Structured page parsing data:
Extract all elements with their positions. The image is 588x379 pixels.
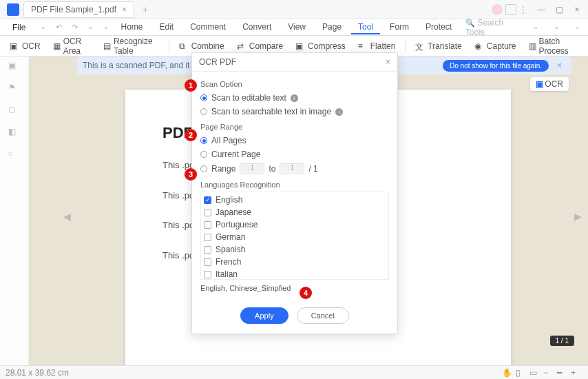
menu-tool[interactable]: Tool — [351, 21, 380, 34]
menu-edit[interactable]: Edit — [153, 21, 181, 34]
app-logo-icon — [7, 3, 19, 16]
email-icon[interactable]: ▫ — [101, 22, 112, 33]
ribbon-flatten[interactable]: ≡Flatten — [354, 40, 400, 52]
zoom-out-icon[interactable]: − — [543, 368, 553, 378]
compress-icon: ▣ — [295, 41, 305, 51]
checkbox-icon — [204, 234, 211, 241]
lang-item[interactable]: Spanish — [204, 243, 386, 256]
ribbon-batch[interactable]: ▥Batch Process — [525, 35, 583, 57]
document-tab[interactable]: PDF File Sample_1.pdf × — [23, 1, 134, 18]
ribbon-translate[interactable]: 文Translate — [411, 40, 466, 52]
home-icon[interactable]: ▫ — [571, 22, 582, 33]
menu-home[interactable]: Home — [114, 21, 149, 34]
fit-page-icon[interactable]: ▯ — [516, 368, 525, 378]
thumbnails-icon[interactable]: ▣ — [8, 61, 21, 73]
banner-dont-show[interactable]: Do not show for this file again. — [443, 60, 549, 72]
lang-item[interactable]: ✓English — [204, 194, 386, 206]
table-icon: ▤ — [103, 41, 111, 51]
lang-item[interactable]: French — [204, 256, 386, 268]
cancel-button[interactable]: Cancel — [297, 307, 349, 324]
checkbox-icon — [204, 246, 211, 254]
lang-label: Languages Recognition — [200, 181, 389, 189]
prev-page-arrow[interactable]: ◀ — [63, 211, 72, 225]
range-to-input[interactable]: 1 — [280, 163, 304, 174]
lang-item[interactable]: Japanese — [204, 206, 386, 218]
checkbox-icon — [204, 271, 211, 278]
language-list[interactable]: ✓English Japanese Portuguese German Span… — [200, 192, 389, 280]
annotation-badge: 4 — [300, 287, 312, 299]
ocr-icon: ▣ — [10, 41, 19, 51]
share-icon[interactable] — [505, 4, 516, 15]
menu-form[interactable]: Form — [383, 21, 416, 34]
dialog-title: OCR PDF — [199, 57, 236, 67]
annotation-badge: 3 — [185, 168, 197, 181]
lang-item[interactable]: German — [204, 231, 386, 243]
ribbon-compress[interactable]: ▣Compress — [291, 40, 350, 52]
next-page-arrow[interactable]: ▶ — [574, 211, 582, 225]
zoom-in-icon[interactable]: + — [571, 368, 580, 378]
lang-item[interactable]: Portuguese — [204, 218, 386, 231]
attachments-icon[interactable]: ◧ — [8, 127, 21, 139]
close-tab-icon[interactable]: × — [122, 5, 127, 14]
print-icon[interactable]: ▫ — [85, 22, 96, 33]
file-menu[interactable]: File — [3, 23, 35, 32]
ribbon-recognize-table[interactable]: ▤Recognize Table — [99, 35, 163, 57]
menu-protect[interactable]: Protect — [419, 21, 459, 34]
window-controls: ⋮ — ▢ × — [492, 1, 585, 18]
apply-button[interactable]: Apply — [240, 307, 288, 324]
comments-icon[interactable]: ◻ — [8, 105, 21, 117]
radio-current-page[interactable]: Current Page — [200, 147, 389, 161]
menu-convert[interactable]: Convert — [235, 21, 278, 34]
radio-scan-searchable[interactable]: Scan to searchable text in image i — [200, 105, 389, 119]
maximize-button[interactable]: ▢ — [551, 1, 567, 18]
batch-icon: ▥ — [529, 41, 536, 51]
undo-icon[interactable]: ↶ — [54, 22, 64, 33]
history-icon[interactable]: ▫ — [530, 22, 541, 33]
search-tools[interactable]: 🔍 Search Tools — [465, 18, 521, 37]
new-tab-button[interactable]: + — [138, 4, 152, 15]
more-icon[interactable]: ⋮ — [519, 5, 527, 14]
zoom-slider[interactable]: ━ — [557, 368, 567, 378]
radio-icon — [200, 151, 207, 158]
ribbon-compare[interactable]: ⇄Compare — [233, 40, 287, 52]
range-to-label: to — [269, 164, 275, 174]
minimize-button[interactable]: — — [533, 1, 549, 18]
checkbox-icon — [204, 221, 211, 229]
radio-scan-editable[interactable]: Scan to editable text i — [200, 91, 389, 105]
hand-tool-icon[interactable]: ✋ — [502, 368, 512, 378]
capture-icon: ◉ — [474, 41, 484, 51]
radio-icon — [200, 108, 207, 115]
ribbon-ocr[interactable]: ▣OCR — [6, 40, 45, 52]
ocr-pdf-dialog: OCR PDF × Scan Option Scan to editable t… — [191, 52, 398, 334]
dialog-close-icon[interactable]: × — [386, 57, 390, 67]
menu-comment[interactable]: Comment — [183, 21, 233, 34]
range-from-input[interactable]: 1 — [240, 163, 264, 174]
info-icon[interactable]: i — [335, 108, 343, 116]
menu-page[interactable]: Page — [315, 21, 348, 34]
fit-width-icon[interactable]: ▭ — [529, 368, 539, 378]
save-icon[interactable]: ▫ — [38, 22, 48, 33]
ocr-badge[interactable]: ▣ OCR — [530, 77, 569, 91]
titlebar: PDF File Sample_1.pdf × + ⋮ — ▢ × — [0, 0, 588, 19]
dialog-footer: Apply Cancel — [192, 300, 397, 334]
ribbon-ocr-area[interactable]: ▦OCR Area — [49, 35, 95, 57]
redo-icon[interactable]: ↷ — [70, 22, 80, 33]
close-window-button[interactable]: × — [569, 1, 585, 18]
cloud-icon[interactable]: ▫ — [551, 22, 562, 33]
dialog-header: OCR PDF × — [192, 53, 397, 72]
menu-view[interactable]: View — [281, 21, 313, 34]
compare-icon: ⇄ — [237, 41, 246, 51]
banner-close-icon[interactable]: × — [553, 61, 566, 70]
annotation-badge: 1 — [185, 79, 197, 92]
ribbon-combine[interactable]: ⧉Combine — [175, 40, 229, 52]
bookmarks-icon[interactable]: ⚑ — [8, 83, 21, 95]
search-icon[interactable]: ○ — [8, 149, 21, 161]
lang-item[interactable]: Italian — [204, 268, 386, 280]
radio-all-pages[interactable]: All Pages — [200, 134, 389, 147]
ribbon-capture[interactable]: ◉Capture — [470, 40, 521, 52]
info-icon[interactable]: i — [291, 94, 298, 102]
radio-icon[interactable] — [200, 165, 207, 172]
main-menu: Home Edit Comment Convert View Page Tool… — [114, 21, 459, 34]
page-range-label: Page Range — [200, 123, 389, 131]
flatten-icon: ≡ — [358, 41, 368, 51]
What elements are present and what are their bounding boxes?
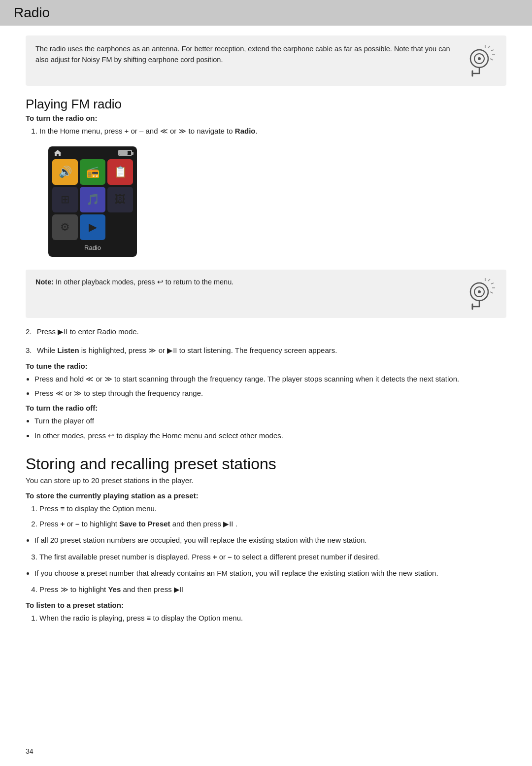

# Work item
Copy each entry exactly as written. Pictures do not belong in the copy.

# Your solution
Extract all elements with their positions. The image is 588x379 pixels.
menu-tool[interactable]: Tool — [351, 21, 380, 34]
menu-edit[interactable]: Edit — [153, 21, 181, 34]
app-logo-icon — [7, 3, 19, 16]
email-icon[interactable]: ▫ — [101, 22, 112, 33]
ribbon-flatten[interactable]: ≡Flatten — [354, 40, 400, 52]
zoom-out-icon[interactable]: − — [543, 368, 553, 378]
compress-icon: ▣ — [295, 41, 305, 51]
checkbox-icon — [204, 234, 211, 241]
lang-item[interactable]: Spanish — [204, 243, 386, 256]
ribbon-batch[interactable]: ▥Batch Process — [525, 35, 583, 57]
document-tab[interactable]: PDF File Sample_1.pdf × — [23, 1, 134, 18]
ribbon-translate[interactable]: 文Translate — [411, 40, 466, 52]
home-icon[interactable]: ▫ — [571, 22, 582, 33]
menu-home[interactable]: Home — [114, 21, 149, 34]
fit-page-icon[interactable]: ▯ — [516, 368, 525, 378]
thumbnails-icon[interactable]: ▣ — [8, 61, 21, 73]
banner-dont-show[interactable]: Do not show for this file again. — [443, 60, 549, 72]
lang-item[interactable]: ✓English — [204, 194, 386, 206]
table-icon: ▤ — [103, 41, 111, 51]
lang-item[interactable]: French — [204, 256, 386, 268]
cancel-button[interactable]: Cancel — [297, 307, 349, 324]
checkbox-icon — [204, 246, 211, 254]
lang-label: Languages Recognition — [200, 181, 389, 189]
prev-page-arrow[interactable]: ◀ — [63, 211, 72, 225]
range-to-input[interactable]: 1 — [280, 163, 304, 174]
lang-item[interactable]: Japanese — [204, 206, 386, 218]
checkbox-icon — [204, 271, 211, 278]
language-list[interactable]: ✓English Japanese Portuguese German Span… — [200, 192, 389, 280]
annotation-badge: 4 — [300, 287, 312, 299]
ocr-icon: ▣ — [10, 41, 19, 51]
share-icon[interactable] — [505, 4, 516, 15]
menu-form[interactable]: Form — [383, 21, 416, 34]
dialog-title: OCR PDF — [199, 57, 236, 67]
annotation-badge: 3 — [185, 168, 197, 181]
lang-item[interactable]: German — [204, 231, 386, 243]
ribbon-compress[interactable]: ▣Compress — [291, 40, 350, 52]
next-page-arrow[interactable]: ▶ — [574, 211, 582, 225]
zoom-in-icon[interactable]: + — [571, 368, 580, 378]
lang-item[interactable]: Portuguese — [204, 218, 386, 231]
attachments-icon[interactable]: ◧ — [8, 127, 21, 139]
close-tab-icon[interactable]: × — [122, 5, 127, 14]
print-icon[interactable]: ▫ — [85, 22, 96, 33]
file-menu[interactable]: File — [3, 23, 35, 32]
ribbon-recognize-table[interactable]: ▤Recognize Table — [99, 35, 163, 57]
menu-protect[interactable]: Protect — [419, 21, 459, 34]
window-controls: ⋮ — ▢ × — [492, 1, 585, 18]
apply-button[interactable]: Apply — [240, 307, 288, 324]
comments-icon[interactable]: ◻ — [8, 105, 21, 117]
radio-current-page[interactable]: Current Page — [200, 147, 389, 161]
menu-convert[interactable]: Convert — [235, 21, 278, 34]
radio-scan-searchable[interactable]: Scan to searchable text in image i — [200, 105, 389, 119]
maximize-button[interactable]: ▢ — [551, 1, 567, 18]
batch-icon: ▥ — [529, 41, 536, 51]
undo-icon[interactable]: ↶ — [54, 22, 64, 33]
history-icon[interactable]: ▫ — [530, 22, 541, 33]
search-tools[interactable]: 🔍 Search Tools — [465, 18, 521, 37]
new-tab-button[interactable]: + — [138, 4, 152, 15]
more-icon[interactable]: ⋮ — [519, 5, 527, 14]
zoom-slider[interactable]: ━ — [557, 368, 567, 378]
radio-icon — [200, 151, 207, 158]
ribbon-compare[interactable]: ⇄Compare — [233, 40, 287, 52]
range-to-label: to — [269, 164, 275, 174]
minimize-button[interactable]: — — [533, 1, 549, 18]
checkbox-icon — [204, 221, 211, 229]
radio-scan-editable[interactable]: Scan to editable text i — [200, 91, 389, 105]
hand-tool-icon[interactable]: ✋ — [502, 368, 512, 378]
capture-icon: ◉ — [474, 41, 484, 51]
radio-icon — [200, 108, 207, 115]
ribbon-ocr[interactable]: ▣OCR — [6, 40, 45, 52]
ocr-pdf-dialog: OCR PDF × Scan Option Scan to editable t… — [191, 52, 398, 334]
dialog-close-icon[interactable]: × — [386, 57, 390, 67]
menu-comment[interactable]: Comment — [183, 21, 233, 34]
range-from-input[interactable]: 1 — [240, 163, 264, 174]
info-icon[interactable]: i — [335, 108, 343, 116]
menu-page[interactable]: Page — [315, 21, 348, 34]
fit-width-icon[interactable]: ▭ — [529, 368, 539, 378]
save-icon[interactable]: ▫ — [38, 22, 48, 33]
ocr-badge[interactable]: ▣ OCR — [530, 77, 569, 91]
titlebar: PDF File Sample_1.pdf × + ⋮ — ▢ × — [0, 0, 588, 19]
dialog-footer: Apply Cancel — [192, 300, 397, 334]
ribbon-ocr-area[interactable]: ▦OCR Area — [49, 35, 95, 57]
redo-icon[interactable]: ↷ — [70, 22, 80, 33]
close-window-button[interactable]: × — [569, 1, 585, 18]
cloud-icon[interactable]: ▫ — [551, 22, 562, 33]
dialog-header: OCR PDF × — [192, 53, 397, 72]
menu-view[interactable]: View — [281, 21, 313, 34]
compare-icon: ⇄ — [237, 41, 246, 51]
banner-close-icon[interactable]: × — [553, 61, 566, 70]
annotation-badge: 1 — [185, 79, 197, 92]
ribbon-combine[interactable]: ⧉Combine — [175, 40, 229, 52]
bookmarks-icon[interactable]: ⚑ — [8, 83, 21, 95]
search-icon[interactable]: ○ — [8, 149, 21, 161]
lang-item[interactable]: Italian — [204, 268, 386, 280]
radio-all-pages[interactable]: All Pages — [200, 134, 389, 147]
ribbon-capture[interactable]: ◉Capture — [470, 40, 521, 52]
info-icon[interactable]: i — [291, 94, 298, 102]
radio-icon[interactable] — [200, 165, 207, 172]
main-menu: Home Edit Comment Convert View Page Tool… — [114, 21, 459, 34]
page-range-label: Page Range — [200, 123, 389, 131]
flatten-icon: ≡ — [358, 41, 368, 51]
What elements are present and what are their bounding boxes?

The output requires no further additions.